Polska gazeta przyczyną politycznej burzy w Szkocji
Ukazanie się w Szkocji pierwszego numeru
dwujęzycznej polsko-angielskiej "Gazety z Highland" wywołało
polityczną burzę; opozycyjna partia nacjonalistyczna SNP
oskarżyła pismo o polityczną stronniczość i nierzetelne
wydatkowanie publicznych pieniędzy.
11.03.2007 | aktual.: 30.07.2007 12:57
Bezpłatna "Gazeta z Highland" (dosł. gazeta ze szkockich gór) jest adresowana do rosnącej liczby polskich imigrantów. Wydawcą pisma, którego pierwszy numer ukazał się w nakładzie pięciu tys. egzemplarzy, jest tygodnik "Northern Times".

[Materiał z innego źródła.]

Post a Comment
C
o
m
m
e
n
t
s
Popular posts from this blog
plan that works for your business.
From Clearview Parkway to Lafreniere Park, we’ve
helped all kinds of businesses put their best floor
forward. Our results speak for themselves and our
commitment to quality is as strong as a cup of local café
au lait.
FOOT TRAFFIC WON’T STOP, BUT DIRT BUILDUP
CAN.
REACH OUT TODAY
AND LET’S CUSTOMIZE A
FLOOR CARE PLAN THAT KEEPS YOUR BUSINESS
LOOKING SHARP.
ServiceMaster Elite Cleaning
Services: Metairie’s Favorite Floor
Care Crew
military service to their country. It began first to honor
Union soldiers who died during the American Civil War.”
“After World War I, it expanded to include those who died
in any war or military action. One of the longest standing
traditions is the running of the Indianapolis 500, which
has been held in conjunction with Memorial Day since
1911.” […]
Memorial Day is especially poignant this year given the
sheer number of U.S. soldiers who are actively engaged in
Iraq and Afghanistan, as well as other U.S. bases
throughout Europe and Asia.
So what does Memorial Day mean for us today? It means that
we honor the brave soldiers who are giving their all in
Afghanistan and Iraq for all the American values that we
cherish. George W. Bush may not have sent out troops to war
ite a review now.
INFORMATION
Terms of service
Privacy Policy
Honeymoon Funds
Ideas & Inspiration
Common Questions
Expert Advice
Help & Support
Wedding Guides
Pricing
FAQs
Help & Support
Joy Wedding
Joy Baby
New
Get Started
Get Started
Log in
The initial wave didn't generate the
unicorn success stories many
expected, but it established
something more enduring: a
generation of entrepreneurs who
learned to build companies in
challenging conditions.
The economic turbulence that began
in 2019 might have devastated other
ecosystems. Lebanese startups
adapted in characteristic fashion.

Politycy Szkockiej Partii Narodowej (SNP), w tym lokalny poseł Fergus Ewing, skrytykowali gazetę za wyraźne prolaburzystowskie sympatie polityczne; wskazują, iż autorami trzech artykułów są politycy rządzącej Partii Pracy, w tym pierwszy minister autonomicznego rządu szkockiego Jack McConnell oraz że pierwszy numer zawiera adresy kontaktowe jedynie Partii Pracy. Ponadto - jak twierdzą - na zainaugurowanie publikacji przeznaczono trzy tys. funtów z funduszy publicznych.

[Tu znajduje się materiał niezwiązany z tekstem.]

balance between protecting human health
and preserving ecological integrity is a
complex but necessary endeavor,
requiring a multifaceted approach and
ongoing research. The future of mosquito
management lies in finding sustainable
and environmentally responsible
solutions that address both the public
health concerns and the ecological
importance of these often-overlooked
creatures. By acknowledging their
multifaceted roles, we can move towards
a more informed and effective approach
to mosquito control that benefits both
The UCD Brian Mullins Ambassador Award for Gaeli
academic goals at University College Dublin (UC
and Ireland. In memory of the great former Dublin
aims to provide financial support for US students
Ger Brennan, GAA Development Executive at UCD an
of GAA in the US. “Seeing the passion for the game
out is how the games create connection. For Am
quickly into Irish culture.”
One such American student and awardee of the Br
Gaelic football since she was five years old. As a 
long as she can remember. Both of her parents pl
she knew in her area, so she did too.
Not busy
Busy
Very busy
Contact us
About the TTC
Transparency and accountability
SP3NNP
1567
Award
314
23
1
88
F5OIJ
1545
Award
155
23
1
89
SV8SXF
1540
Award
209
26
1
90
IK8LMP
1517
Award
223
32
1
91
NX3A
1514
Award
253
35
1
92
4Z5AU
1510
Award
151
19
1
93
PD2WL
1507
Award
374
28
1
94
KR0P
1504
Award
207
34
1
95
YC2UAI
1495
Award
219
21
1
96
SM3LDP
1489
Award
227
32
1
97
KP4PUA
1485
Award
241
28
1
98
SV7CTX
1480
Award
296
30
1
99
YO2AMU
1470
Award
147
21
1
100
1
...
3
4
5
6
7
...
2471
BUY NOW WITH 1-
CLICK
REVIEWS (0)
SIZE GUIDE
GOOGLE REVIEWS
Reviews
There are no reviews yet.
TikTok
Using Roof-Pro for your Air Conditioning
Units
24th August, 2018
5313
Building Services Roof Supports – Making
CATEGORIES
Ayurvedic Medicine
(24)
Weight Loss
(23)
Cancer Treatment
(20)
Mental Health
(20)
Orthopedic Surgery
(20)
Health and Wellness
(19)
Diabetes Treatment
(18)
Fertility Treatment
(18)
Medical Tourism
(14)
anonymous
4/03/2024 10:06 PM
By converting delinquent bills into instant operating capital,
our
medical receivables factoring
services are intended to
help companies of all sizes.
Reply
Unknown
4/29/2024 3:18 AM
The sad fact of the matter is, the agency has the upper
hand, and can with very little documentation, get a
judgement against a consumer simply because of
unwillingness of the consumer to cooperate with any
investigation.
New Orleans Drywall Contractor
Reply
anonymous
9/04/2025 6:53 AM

Wszystko to dzieje się na mniej niż trzy miesiące przed wyborami regionalnymi w Szkocji, w których Polacy mają prawo uczestniczyć, jeśli się zarejestrują do 18 kwietnia. W okręgach, w których w poprzednich wyborach zwycięzca przeszedł niewielką przewagą głosów, polscy imigranci mogą teraz przesądzić o wyniku.
Szkoccy nacjonaliści, którzy z uwagi na niepopularność brytyjskiego premiera Tony'ego Blaira i jego Partii Pracy obiecują sobie po majowych wyborach dobry wynik, od pewnego już czasu starają się dotrzeć do polskich imigrantów z ulotkami w języku polskim.
Gazeta (z Highland) skierowana do Polaków w Szkocji nie daje im rzetelnego obrazu życia politycznego w nowym kraju zamieszkania. Wielu Polaków wyjeżdżało z ojczyzny, bo nie chciało żyć w systemie jednopartyjnym, a teraz na podstawie lektury Gazety nabiorą przekonania, iż takim jednopartyjnym krajem jest także Szkocja - powiedział dziennikarzom poseł Ewing reprezentujący okręg wschodniego Inverness, Nairn i Lochaber.
Wydawca "Gazety z Highland" Alison Cameron odpiera te zarzuty wskazując, iż laburzystowscy politycy, których teksty ukazały się w pierwszym numerze mają silne związki z górskim rejonem Szkocji i to one zadecydowały o tym, że redakcja zleciła im napisanie tekstów.